_Task requirements_
Give the data below again exactly as it stands. Omit the pictures.

[Page-level text extractions]
[Start of section]
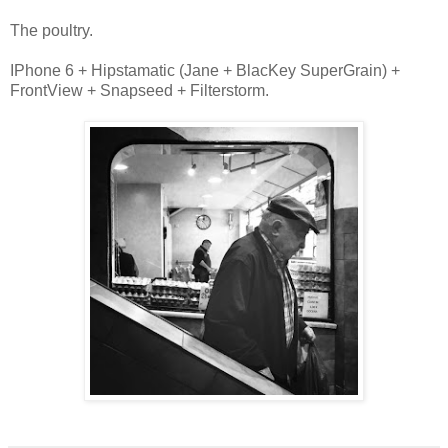
The poultry.
IPhone 6 + Hipstamatic (Jane + BlacKey SuperGrain) +
FrontView + Snapseed + Filterstorm.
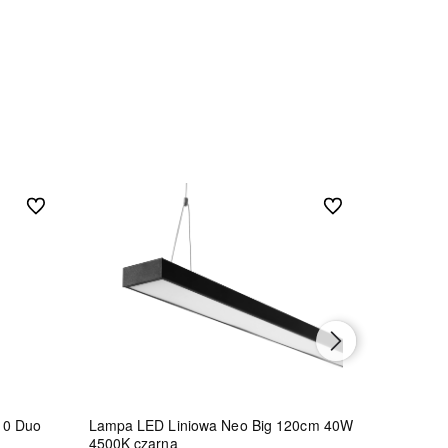
Do ulubionych
Do ulubionych
10 Duo
Lampa LED Liniowa Neo Big 120cm 40W
Lampa LE
4500K czarna
45W 4500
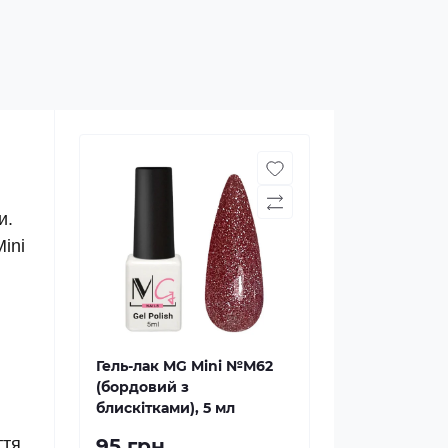
и.
ini
Гель-лак MG Mini №М62
(бордовий з
блискітками), 5 мл
ття
95 грн.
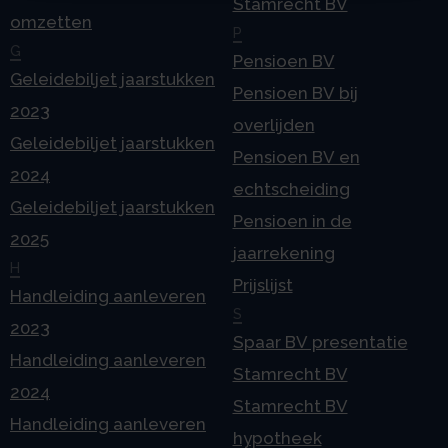
Stamrecht BV
omzetten
P
G
Pensioen BV
Geleidebiljet jaarstukken
Pensioen BV bij
2023
overlijden
Geleidebiljet jaarstukken
Pensioen BV en
2024
echtscheiding
Geleidebiljet jaarstukken
Pensioen in de
2025
jaarrekening
H
Prijslijst
Handleiding aanleveren
S
2023
Spaar BV presentatie
Handleiding aanleveren
Stamrecht BV
2024
Stamrecht BV
Handleiding aanleveren
hypotheek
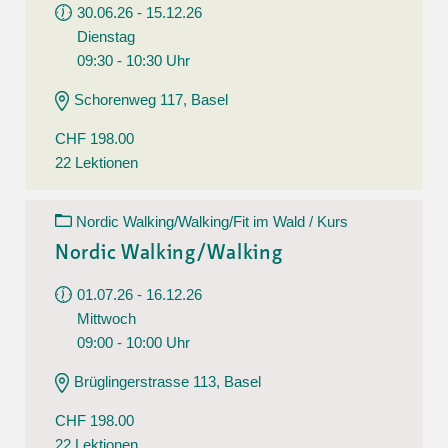
30.06.26 - 15.12.26
Dienstag
09:30 - 10:30 Uhr
Schorenweg 117, Basel
CHF 198.00
22 Lektionen
Nordic Walking/Walking/Fit im Wald / Kurs
Nordic Walking/Walking
01.07.26 - 16.12.26
Mittwoch
09:00 - 10:00 Uhr
Brüglingerstrasse 113, Basel
CHF 198.00
22 Lektionen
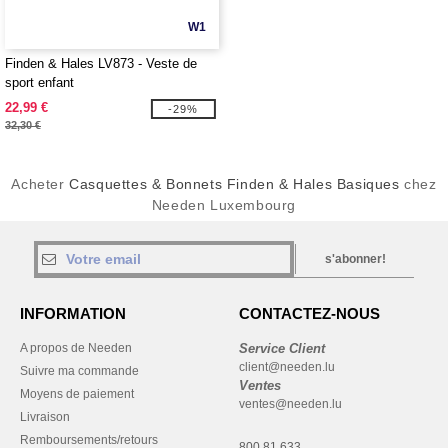
W1
Finden & Hales LV873 - Veste de
sport enfant
22,99 €
-29%
32,30 €
Acheter
Casquettes & Bonnets Finden & Hales Basiques
chez
Needen Luxembourg
s'abonner!
INFORMATION
CONTACTEZ-NOUS
A propos de Needen
Service Client
client@needen.lu
Suivre ma commande
Ventes
Moyens de paiement
ventes@needen.lu
Livraison
Remboursements/retours
800 81 633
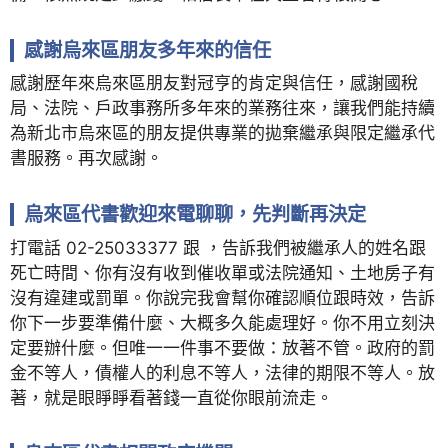
感謝烏來區朋友多年來的信任
感謝歷年來烏來區朋友對冠亨的肯定與信任，感謝國稅
局、法院、戶政事務所多年來的業務往來，讓我們能持續
為新北市烏來區的朋友提供專業的拋棄繼承與限定繼承代
書服務。再次感謝。
烏來區代書歡迎來電聊聊，先判斷再決定
打電話 02-25033377 跟 ，告訴我們被繼承人的姓名跟
死亡時間、你有沒有收到催收單或法院通知、土地房子有
沒有違建或罰單。你說完我會幫你確認順位跟時效，告訴
你下一步要準備什麼、大概多久能處理好。你不用立刻決
定要辦什麼。但唯一一件事不要做：放著不管。政府的罰
金不等人，債權人的利息不等人，法律的期限不等人。放
著，就是眼睜睜看著錢一直從你眼前流走。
[End of section]
_Task solution_
The poultry.
IPhone 6 + Hipstamatic (Jane + BlacKey SuperGrain) +
FrontView + Snapseed + Filterstorm.
Do ulubionych
Do ulubionych
10 Duo
Lampa LED Liniowa Neo Big 120cm 40W
Lampa LE
4500K czarna
45W 4500
и.
ini
Гель-лак MG Mini №М62
(бордовий з
блискітками), 5 мл
ття
95 грн.
Stamrecht BV
omzetten
P
G
Pensioen BV
Geleidebiljet jaarstukken
Pensioen BV bij
2023
overlijden
Geleidebiljet jaarstukken
Pensioen BV en
2024
echtscheiding
Geleidebiljet jaarstukken
Pensioen in de
2025
jaarrekening
H
Prijslijst
Handleiding aanleveren
S
2023
Spaar BV presentatie
Handleiding aanleveren
Stamrecht BV
2024
Stamrecht BV
Handleiding aanleveren
hypotheek
30.06.26 - 15.12.26
Dienstag
09:30 - 10:30 Uhr
Schorenweg 117, Basel
CHF 198.00
22 Lektionen
Nordic Walking/Walking/Fit im Wald / Kurs
Nordic Walking/Walking
01.07.26 - 16.12.26
Mittwoch
09:00 - 10:00 Uhr
Brüglingerstrasse 113, Basel
CHF 198.00
22 Lektionen
W1
Finden & Hales LV873 - Veste de
sport enfant
22,99 €
-29%
32,30 €
Acheter
Casquettes & Bonnets Finden & Hales Basiques
chez
Needen Luxembourg
s'abonner!
INFORMATION
CONTACTEZ-NOUS
A propos de Needen
Service Client
client@needen.lu
Suivre ma commande
Ventes
Moyens de paiement
ventes@needen.lu
Livraison
Remboursements/retours
800 81 633
感謝烏來區朋友多年來的信任
感謝歷年來烏來區朋友對冠亨的肯定與信任，感謝國稅
局、法院、戶政事務所多年來的業務往來，讓我們能持續
為新北市烏來區的朋友提供專業的拋棄繼承與限定繼承代
書服務。再次感謝。
烏來區代書歡迎來電聊聊，先判斷再決定
打電話 02-25033377 跟 ，告訴我們被繼承人的姓名跟
死亡時間、你有沒有收到催收單或法院通知、土地房子有
沒有違建或罰單。你說完我會幫你確認順位跟時效，告訴
你下一步要準備什麼、大概多久能處理好。你不用立刻決
定要辦什麼。但唯一一件事不要做：放著不管。政府的罰
金不等人，債權人的利息不等人，法律的期限不等人。放
著，就是眼睜睜看著錢一直從你眼前流走。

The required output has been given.